The electrorheological fluid has a higher shear stress value obtained when a relatively weak electric field is applied, and has a higher shear stress value, and has a lower current density at that time. It is particularly preferable that both the shear stress characteristic and the current characteristic are excellent. Therefore, as a parameter for judging superiority by simultaneously evaluating the shear stress characteristic and the current characteristic, a ratio of a shear stress value obtained when a constant electric field is applied to a current density flowing at that time, that is, (shear stress value) / ( Current density) ｛
This value is called a Z value. ｝ Is effective. That is, an electrorheological fluid composition having both excellent shear stress characteristics and current characteristics has a large Z value. Table 1 also shows the calculation results of the Z value.

[0101]

[Table 1]

As is clear from Table 1, the fluid compositions (1) to (4) of the present invention are excellent in the shear stress characteristic that a large shear stress can be obtained even when a relatively weak electric field is applied. It was excellent in current characteristics that the flowing current density was small, and was very excellent in stability of generated shear stress and current density over time. The fluid compositions (1) to (4) obtained in the present invention have a Z value of 1.5 at the initial stage.
As described above, it was found that the composition was an electrorheological fluid composition in which the shear stress characteristics and the current characteristics were balanced. Further, the fluid compositions (1) to (4) obtained in the present invention have a Z value of 1.5 or more even after 7 days, and have excellent stability over time in the balance between shear stress characteristics and power characteristics. It was found to be a viscous fluid composition. The reaction time for sulfonation is 5
The sulfonated polymer was obtained in a very short reaction time of less than 10 hours.
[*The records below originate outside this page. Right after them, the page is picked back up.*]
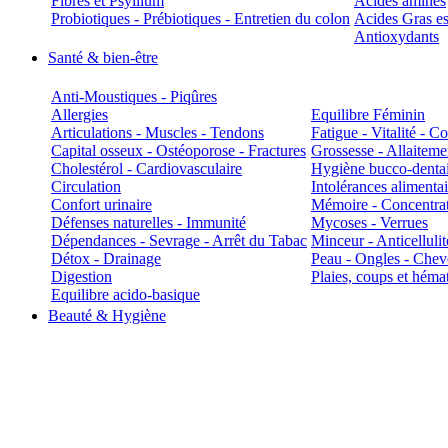
Fibres et Psyllium
Acides aminés
Probiotiques - Prébiotiques - Entretien du colon
Acides Gras es
Antioxydants
Santé & bien-être
Anti-Moustiques - Piqûres
Allergies
Equilibre Féminin
Articulations - Muscles - Tendons
Fatigue - Vitalité - 
Capital osseux - Ostéoporose - Fractures
Grossesse - Allaiteme
Cholestérol - Cardiovasculaire
Hygiène bucco-denta
Circulation
Intolérances alimentai
Confort urinaire
Mémoire - Concentrat
Défenses naturelles - Immunité
Mycoses - Verrues
Dépendances - Sevrage - Arrêt du Tabac
Minceur - Anticellulit
Détox - Drainage
Peau - Ongles - Che
Digestion
Plaies, coups et hém
Equilibre acido-basique
Beauté & Hygiène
On the other hand, the fluid compositions (1) and (2) of the present invention were obtained from the same polymerized crosslinked product (1) and composed of dispersed phase particles having the same average particle size. ), The obtained shear stress value was small, the current density flowing at that time was large, and the current characteristics were inferior.
In addition, the comparative fluid composition (1) was poor in stability over time of the generated shear stress and current density, and could not be measured after 7 hours. Moreover, the Z value of the comparative fluid composition (1) was 0.8 at the beginning, and the balance between the shear stress characteristics and the current characteristics was worse than that of the fluid composition of the present invention.

In addition, the comparative fluid compositions (2) and (3)
Although a large shear stress was obtained even by applying a relatively weak electric field, the current density flowing at that time was small, and the generated shear stress and the current density were excellent in stability over time. 20 hours or more, which required a very long time as compared with the fluid compositions (1) to (4).

[0105]

According to the present invention, a large shear stress can be obtained even when a relatively weak external electric field is applied, and the stability over time of maintaining the generated shear stress and current density for a long period of time is very excellent. An electro-rheological fluid composition can be obtained and can be effectively used for torque transmission actuators such as clutches and brakes, control actuators for engine mounts, dampers, valves, etc., and electro-rheological fluid ink jets.

The reaction time of the method of the present invention is very short, and is extremely excellent as an industrial process.

Claims (2)

[Claims] 1. A composition comprising dispersed phase particles of a sulfonated polymer dispersed in an insulating dispersion medium, wherein the sulfonated polymer has a cross-linked vinyl polymer at 30 ° C. or higher.
A method for producing an electrorheological fluid composition, which is obtained by charging a sulfonating agent in a temperature range of less than 0 ° C. and sulfonating. 2. The method for producing an electrorheological fluid composition according to claim 1, wherein the sulfonation is performed by using fuming sulfuric acid as a sulfonating agent.